1. Sort potions, so we can run Binary Search to find a smallest left pointer.

2. Run Binary Search on potions to find the smallest left pointer. We compare the product (spell * potions[m]), if the product >= success, we should decrement r = m - 1, so we can find the smallest k.

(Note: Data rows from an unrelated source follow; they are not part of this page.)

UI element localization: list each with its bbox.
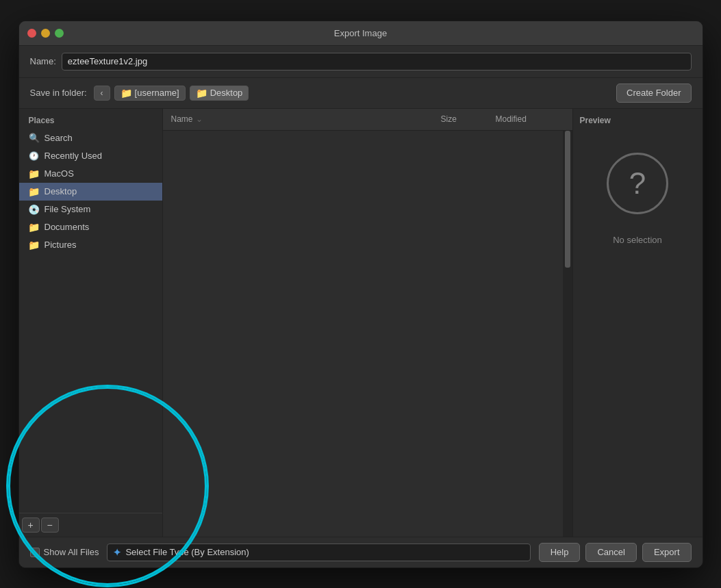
sidebar-item-pictures[interactable]: 📁 Pictures xyxy=(19,236,162,254)
titlebar: Export Image xyxy=(19,21,703,46)
breadcrumb-username-text: [username] xyxy=(135,88,179,98)
documents-folder-icon: 📁 xyxy=(29,222,40,233)
close-button[interactable] xyxy=(27,29,36,38)
desktop-folder-icon: 📁 xyxy=(196,88,207,99)
minimize-button[interactable] xyxy=(41,29,50,38)
show-all-files-container: Show All Files xyxy=(30,547,99,557)
sidebar-macos-label: MacOS xyxy=(45,168,74,179)
sidebar-add-button[interactable]: + xyxy=(22,517,40,533)
bottom-buttons: Help Cancel Export xyxy=(539,543,692,562)
save-in-folder-label: Save in folder: xyxy=(30,88,87,98)
file-type-label: Select File Type (By Extension) xyxy=(125,547,249,557)
sidebar-item-desktop[interactable]: 📁 Desktop xyxy=(19,183,162,201)
name-row: Name: xyxy=(19,46,703,78)
cancel-button[interactable]: Cancel xyxy=(585,543,636,562)
search-icon: 🔍 xyxy=(29,133,40,144)
sidebar-search-label: Search xyxy=(45,133,73,143)
main-area: Places 🔍 Search 🕐 Recently Used 📁 MacOS … xyxy=(19,109,703,537)
column-name: Name ⌄ xyxy=(171,114,441,124)
sidebar-item-filesystem[interactable]: 💿 File System xyxy=(19,201,162,218)
recently-used-icon: 🕐 xyxy=(29,151,40,162)
sidebar-desktop-label: Desktop xyxy=(45,186,77,196)
sidebar-pictures-label: Pictures xyxy=(45,240,77,250)
sidebar-item-search[interactable]: 🔍 Search xyxy=(19,129,162,147)
macos-folder-icon: 📁 xyxy=(29,168,40,179)
sidebar-recently-used-label: Recently Used xyxy=(45,151,103,161)
no-preview-question-icon: ? xyxy=(629,166,646,201)
sidebar-header: Places xyxy=(19,109,162,129)
column-modified: Modified xyxy=(496,114,564,124)
sidebar-filesystem-label: File System xyxy=(45,204,91,214)
help-button[interactable]: Help xyxy=(539,543,581,562)
folder-icon: 📁 xyxy=(121,88,132,99)
preview-circle: ? xyxy=(607,153,668,214)
name-label: Name: xyxy=(30,56,56,66)
show-all-files-checkbox[interactable] xyxy=(30,548,40,557)
no-selection-text: No selection xyxy=(613,235,662,245)
show-all-files-label: Show All Files xyxy=(44,547,99,557)
breadcrumb-username[interactable]: 📁 [username] xyxy=(114,86,186,101)
sidebar-bottom: + − xyxy=(19,513,162,537)
file-type-prefix-icon: ✦ xyxy=(113,547,121,558)
back-button[interactable]: ‹ xyxy=(94,86,110,101)
breadcrumb-desktop[interactable]: 📁 Desktop xyxy=(190,86,249,101)
file-list-header: Name ⌄ Size Modified xyxy=(163,109,572,131)
filesystem-icon: 💿 xyxy=(29,204,40,215)
file-list-area: Name ⌄ Size Modified xyxy=(163,109,572,537)
sort-chevron-icon: ⌄ xyxy=(196,114,203,124)
folder-row: Save in folder: ‹ 📁 [username] 📁 Desktop… xyxy=(19,78,703,109)
scrollbar[interactable] xyxy=(563,131,572,537)
column-size: Size xyxy=(441,114,496,124)
sidebar-item-recently-used[interactable]: 🕐 Recently Used xyxy=(19,147,162,165)
sidebar-item-macos[interactable]: 📁 MacOS xyxy=(19,165,162,183)
maximize-button[interactable] xyxy=(55,29,64,38)
filename-input[interactable] xyxy=(62,53,692,71)
file-type-selector[interactable]: ✦ Select File Type (By Extension) xyxy=(107,544,530,561)
pictures-folder-icon: 📁 xyxy=(29,240,40,251)
dialog-title: Export Image xyxy=(334,28,387,38)
desktop-icon: 📁 xyxy=(29,186,40,197)
preview-header: Preview xyxy=(580,116,611,125)
create-folder-button[interactable]: Create Folder xyxy=(616,84,691,103)
sidebar-item-documents[interactable]: 📁 Documents xyxy=(19,218,162,236)
sidebar-documents-label: Documents xyxy=(45,222,90,232)
file-list-content[interactable] xyxy=(163,131,572,537)
sidebar: Places 🔍 Search 🕐 Recently Used 📁 MacOS … xyxy=(19,109,163,537)
titlebar-buttons xyxy=(27,29,64,38)
preview-area: Preview ? No selection xyxy=(572,109,703,537)
export-button[interactable]: Export xyxy=(642,543,692,562)
sidebar-remove-button[interactable]: − xyxy=(41,517,59,533)
breadcrumb-desktop-text: Desktop xyxy=(210,88,243,98)
bottom-bar: Show All Files ✦ Select File Type (By Ex… xyxy=(19,537,703,567)
scrollbar-thumb[interactable] xyxy=(565,131,570,268)
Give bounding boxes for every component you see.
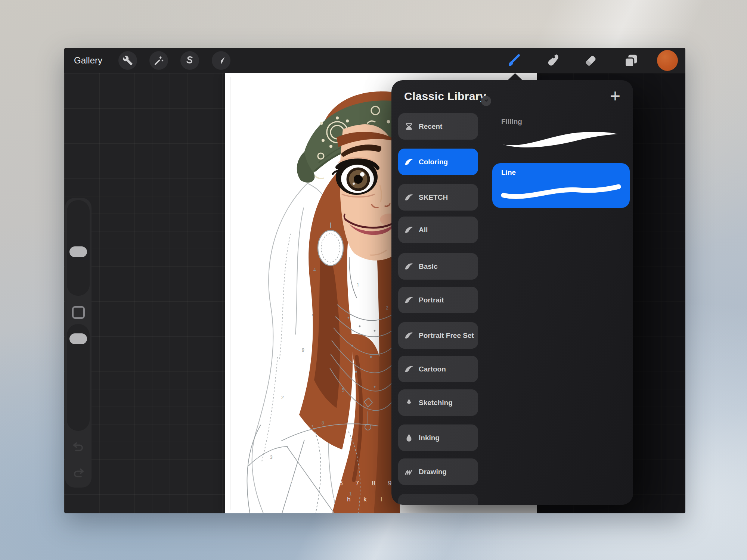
wrench-icon <box>123 55 133 66</box>
top-toolbar: Gallery <box>64 48 685 73</box>
selection-s-icon <box>185 55 195 66</box>
palette-swatch: 5 <box>318 477 331 490</box>
brush-category-item[interactable]: Inking <box>398 424 478 451</box>
category-icon <box>404 122 414 131</box>
category-icon <box>404 193 414 202</box>
artwork-number: 7 <box>311 312 314 317</box>
selection-button[interactable] <box>180 51 199 70</box>
eraser-icon <box>582 52 599 69</box>
artwork-number: 3 <box>270 455 273 460</box>
brush-stroke-preview <box>501 129 620 151</box>
palette-swatch: 1 <box>253 477 266 490</box>
brush-name: Filling <box>501 118 522 126</box>
category-icon <box>404 157 414 167</box>
category-icon <box>404 398 414 408</box>
brush-category-item[interactable]: Sketching <box>398 389 478 416</box>
brush-sidebar <box>65 198 92 488</box>
paint-brush-icon <box>505 52 522 69</box>
brush-name: Line <box>501 168 516 177</box>
category-label: Coloring <box>419 158 451 166</box>
category-label: SKETCH <box>419 193 451 201</box>
brush-category-list: Recent Coloring SKETCH <box>398 80 478 505</box>
library-dropdown-button[interactable] <box>481 96 491 106</box>
category-icon <box>404 262 414 271</box>
brush-category-item[interactable]: Coloring <box>398 149 478 175</box>
undo-button[interactable] <box>71 440 86 454</box>
artwork-number: 4 <box>313 267 316 273</box>
brush-category-item[interactable]: All <box>398 217 478 243</box>
chevron-down-icon <box>484 98 489 105</box>
artwork-number: 2 <box>386 305 388 311</box>
palette-swatch: 3 <box>286 477 299 490</box>
eraser-tool-button[interactable] <box>582 52 599 69</box>
brush-item-line[interactable]: Line <box>492 163 630 208</box>
category-label: Basic <box>419 262 441 270</box>
brush-size-handle[interactable] <box>69 246 87 257</box>
category-icon <box>404 331 414 340</box>
modify-button[interactable] <box>72 306 85 319</box>
artwork-number: 1 <box>357 282 359 287</box>
category-label: Sketching <box>419 399 456 407</box>
category-icon <box>404 467 414 477</box>
palette-swatch: 8 <box>367 477 380 490</box>
brush-item-filling[interactable]: Filling <box>492 115 630 159</box>
artwork-number: 9 <box>302 348 304 353</box>
layers-button[interactable] <box>622 52 639 69</box>
palette-swatch: 2 <box>270 477 283 490</box>
smudge-tool-button[interactable] <box>545 52 562 69</box>
brush-stroke-preview <box>500 181 622 204</box>
brush-category-item[interactable]: Basic <box>398 253 478 280</box>
brush-category-item[interactable]: Portrait Free Set <box>398 322 478 349</box>
category-label: Drawing <box>419 468 450 476</box>
palette-swatch: y <box>326 493 339 506</box>
brush-category-item[interactable]: Drawing <box>398 458 478 485</box>
palette-swatch: 7 <box>351 477 364 490</box>
brush-category-item[interactable]: SKETCH <box>398 184 478 211</box>
category-label: All <box>419 226 431 234</box>
category-label: Cartoon <box>419 365 449 373</box>
brush-library-popup: Classic Library + Recent Coloring <box>391 80 633 505</box>
artwork-number: 1 <box>349 491 352 497</box>
smudge-finger-icon <box>545 52 561 69</box>
palette-swatch: k <box>359 493 372 506</box>
category-label: Portrait <box>419 296 447 304</box>
palette-swatch: 6 <box>335 477 348 490</box>
procreate-window: Gallery <box>64 48 685 513</box>
brush-category-item[interactable]: Cartoon <box>398 356 478 382</box>
popup-arrow <box>508 73 523 80</box>
palette-swatch: 4 <box>302 477 315 490</box>
palette-swatch: l <box>375 493 388 506</box>
transform-button[interactable] <box>212 51 230 70</box>
palette-row-numbers: 123456789 <box>253 477 396 490</box>
adjustments-wand-button[interactable] <box>149 51 168 70</box>
screenshot-root: Gallery <box>0 0 747 560</box>
category-icon <box>404 433 414 443</box>
transform-arrow-icon <box>216 55 226 66</box>
brush-opacity-handle[interactable] <box>69 333 87 344</box>
brush-category-item[interactable]: Portrait <box>398 287 478 313</box>
category-label: Portrait Free Set <box>419 332 477 339</box>
category-icon <box>404 225 414 235</box>
category-icon <box>404 295 414 305</box>
category-icon <box>404 364 414 374</box>
artwork-number: 5 <box>342 388 344 393</box>
active-color-button[interactable] <box>657 50 678 71</box>
gallery-button[interactable]: Gallery <box>74 48 102 73</box>
actions-wrench-button[interactable] <box>118 51 137 70</box>
category-icon <box>404 503 414 505</box>
palette-swatch: h <box>342 493 356 506</box>
artwork-number: 2 <box>281 395 284 400</box>
redo-button[interactable] <box>71 466 86 480</box>
category-label: Inking <box>419 434 443 442</box>
artwork-number: 8 <box>322 420 324 426</box>
category-label: Recent <box>419 122 445 130</box>
brush-tool-button[interactable] <box>505 52 522 69</box>
brush-category-item[interactable] <box>398 494 478 505</box>
brush-category-item[interactable]: Recent <box>398 113 478 140</box>
add-brush-button[interactable]: + <box>610 85 620 107</box>
layers-icon <box>622 52 639 69</box>
magic-wand-icon <box>154 55 164 66</box>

Otherwise, we should increment l = m + 1.

Don't forget to reset k, and l, r pointers after we finish a spell.

Python Solution:

class Solution:
    def successfulPairs(self, spells: List[int], potions: List[int], success: int) -> List[int]:
        # 1. Sort potions
        # 2. Run BS on potions by calculating product of spells[i] * potions[j] to find smallest l
        # r will always be the end of potions
        # Adjust l, r depends on the product, if product >= success, decrement r = m - 1
        # If product < success, increment l = m + 1
        # 3. Append (len(potions) - lowest_l) or 0 into res[]

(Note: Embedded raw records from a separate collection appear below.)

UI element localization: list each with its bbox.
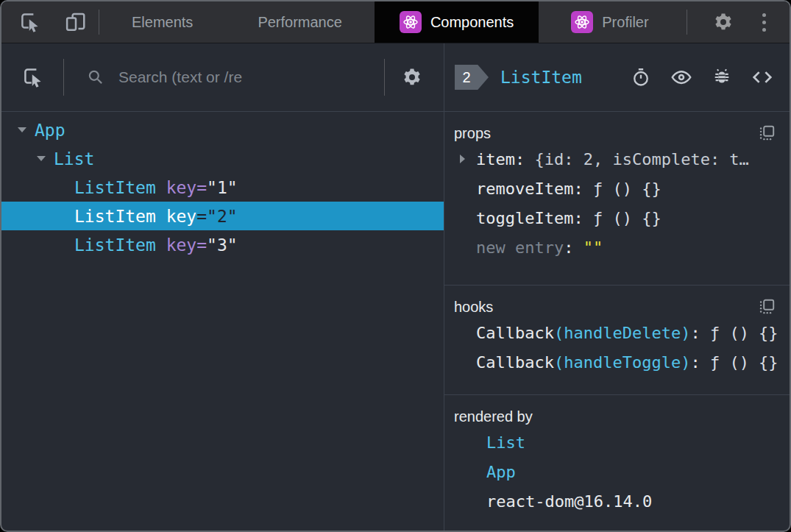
stopwatch-icon[interactable] xyxy=(630,66,652,88)
hooks-section: hooks Ca xyxy=(444,285,790,395)
hook-row-handletoggle[interactable]: Callback(handleToggle): ƒ () {} xyxy=(454,347,778,377)
prop-value: {id: 2, isComplete: t… xyxy=(534,150,748,169)
inspected-header: 2 ListItem xyxy=(444,43,790,112)
select-element-icon[interactable] xyxy=(21,65,46,90)
hooks-section-title: hooks xyxy=(454,299,493,316)
components-panel: App List ListItemkey="1" ListItemkey="2"… xyxy=(1,43,790,531)
component-name: ListItem xyxy=(74,235,156,255)
hook-name: (handleDelete) xyxy=(554,324,690,342)
rendered-by-title: rendered by xyxy=(454,408,533,425)
element-id-badge: 2 xyxy=(455,65,489,90)
divider xyxy=(384,59,385,96)
tabbar-right-controls xyxy=(687,1,790,43)
prop-value: ƒ () {} xyxy=(593,209,661,227)
search-icon xyxy=(86,68,105,87)
settings-gear-icon[interactable] xyxy=(711,10,736,35)
key-value: "2" xyxy=(207,207,238,226)
tab-label: Profiler xyxy=(602,14,648,31)
new-entry-value[interactable]: "" xyxy=(584,238,603,257)
rendered-by-app-link[interactable]: App xyxy=(454,457,778,486)
key-value: "3" xyxy=(207,235,238,255)
search-input[interactable] xyxy=(118,68,377,86)
prop-key: toggleItem xyxy=(476,209,573,227)
react-devtools-window: Elements Performance Components xyxy=(0,0,791,532)
devtools-tabbar: Elements Performance Components xyxy=(1,1,790,43)
rendered-by-list-link[interactable]: List xyxy=(454,428,778,457)
tab-label: Elements xyxy=(132,14,193,31)
hook-row-handledelete[interactable]: Callback(handleDelete): ƒ () {} xyxy=(454,318,778,347)
hook-type: Callback xyxy=(476,353,554,372)
tab-performance[interactable]: Performance xyxy=(225,1,375,43)
expand-arrow-icon[interactable] xyxy=(460,155,465,163)
copy-icon[interactable] xyxy=(756,296,778,318)
component-tree-pane: App List ListItemkey="1" ListItemkey="2"… xyxy=(1,43,444,531)
expand-arrow-icon[interactable] xyxy=(37,156,46,161)
bug-icon[interactable] xyxy=(711,66,733,88)
component-tree: App List ListItemkey="1" ListItemkey="2"… xyxy=(1,112,444,531)
prop-row-toggleitem[interactable]: toggleItem: ƒ () {} xyxy=(454,203,778,233)
react-logo-icon xyxy=(571,11,593,33)
prop-row-new-entry[interactable]: new entry: "" xyxy=(454,233,778,262)
new-entry-key[interactable]: new entry xyxy=(476,238,564,257)
inspected-sections: props it xyxy=(444,112,790,531)
eye-icon[interactable] xyxy=(670,66,692,88)
tab-label: Performance xyxy=(258,14,342,31)
kebab-menu-icon[interactable] xyxy=(759,10,769,35)
key-attribute: key xyxy=(166,235,197,255)
key-value: "1" xyxy=(207,178,238,197)
tab-elements[interactable]: Elements xyxy=(99,1,225,43)
tab-profiler[interactable]: Profiler xyxy=(539,1,681,43)
inspected-component-pane: 2 ListItem xyxy=(444,43,790,531)
hook-value: ƒ () {} xyxy=(710,324,778,342)
tree-node-listitem-1[interactable]: ListItemkey="1" xyxy=(1,173,444,202)
expand-arrow-icon[interactable] xyxy=(18,127,26,132)
tree-node-app[interactable]: App xyxy=(1,116,444,144)
component-name: List xyxy=(54,149,94,169)
tree-node-listitem-3[interactable]: ListItemkey="3" xyxy=(1,230,444,259)
prop-key: removeItem xyxy=(476,180,573,198)
react-logo-icon xyxy=(400,11,422,33)
hook-value: ƒ () {} xyxy=(710,353,778,372)
device-toolbar-icon[interactable] xyxy=(63,10,88,35)
tabbar-left-icons xyxy=(1,1,99,43)
tree-toolbar xyxy=(1,43,444,112)
prop-row-item[interactable]: item: {id: 2, isComplete: t… xyxy=(454,144,778,174)
divider xyxy=(687,10,687,35)
tab-components[interactable]: Components xyxy=(375,1,539,43)
component-name: ListItem xyxy=(74,178,156,197)
key-attribute: key xyxy=(166,207,197,226)
tree-node-list[interactable]: List xyxy=(1,144,444,173)
key-attribute: key xyxy=(166,178,197,197)
copy-icon[interactable] xyxy=(756,122,778,144)
divider xyxy=(63,59,64,96)
props-section: props it xyxy=(444,112,790,285)
tree-settings-gear-icon[interactable] xyxy=(400,65,425,90)
props-section-title: props xyxy=(454,125,491,142)
rendered-by-section: rendered by List App react-dom@16.14.0 xyxy=(444,395,790,531)
view-source-icon[interactable] xyxy=(751,66,773,88)
component-name: App xyxy=(35,121,65,140)
hook-type: Callback xyxy=(476,324,554,342)
prop-row-removeitem[interactable]: removeItem: ƒ () {} xyxy=(454,174,778,203)
equals-sign: = xyxy=(196,207,207,226)
inspected-header-icons xyxy=(630,66,773,88)
tab-label: Components xyxy=(430,14,514,31)
inspect-element-icon[interactable] xyxy=(18,10,43,35)
component-name: ListItem xyxy=(74,207,156,226)
equals-sign: = xyxy=(196,178,207,197)
rendered-by-react-dom: react-dom@16.14.0 xyxy=(454,486,778,516)
inspected-component-name: ListItem xyxy=(500,68,582,87)
hook-name: (handleToggle) xyxy=(554,353,690,372)
tree-node-listitem-2-selected[interactable]: ListItemkey="2" xyxy=(1,202,444,230)
equals-sign: = xyxy=(196,235,207,255)
prop-value: ƒ () {} xyxy=(593,180,661,198)
prop-key: item xyxy=(476,150,515,169)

        # [0, 4], m = 2, 15 > 7, decrement r
        # [0, 1], m = 0, 5 < 7, increment l
        # [1, 1], m = 1, 10 > 7, decrement r
        # [1, 0], break the while loop

        # TC: O(mlogm + n * logm), SC: O(n)
        potions.sort()
        res = []
        for i in spells:
            k = float("inf")    # Check if a product > success exists or not
            l, r = 0, len(potions)-1
            # Run Binary Search on Potions for each spell
            while l <= r:
                m = (l + r) // 2
                # If product >= success, update k and decrement r = m - 1
                if i * potions[m] >= success:
                    k = min(k, m)
                    r = m - 1
                # If product < success, increment l = m + 1
                else:
                    l = m + 1
            # Append 0 if we couldn't find any index of product >= success
            if k == float("inf"):
                res.append(0)
            else:
                res.append(len(potions)-k)
        
        return res

Time Complexity: $O(mlogm + n*logm)$, we first sort potions by $O(mlogm)$, then for each spell we run binary search on potions to find the smallest left pointer, which takes $O(nlogm)$.
Space Complexity: $O(n)$, the array we return will only have length of spells.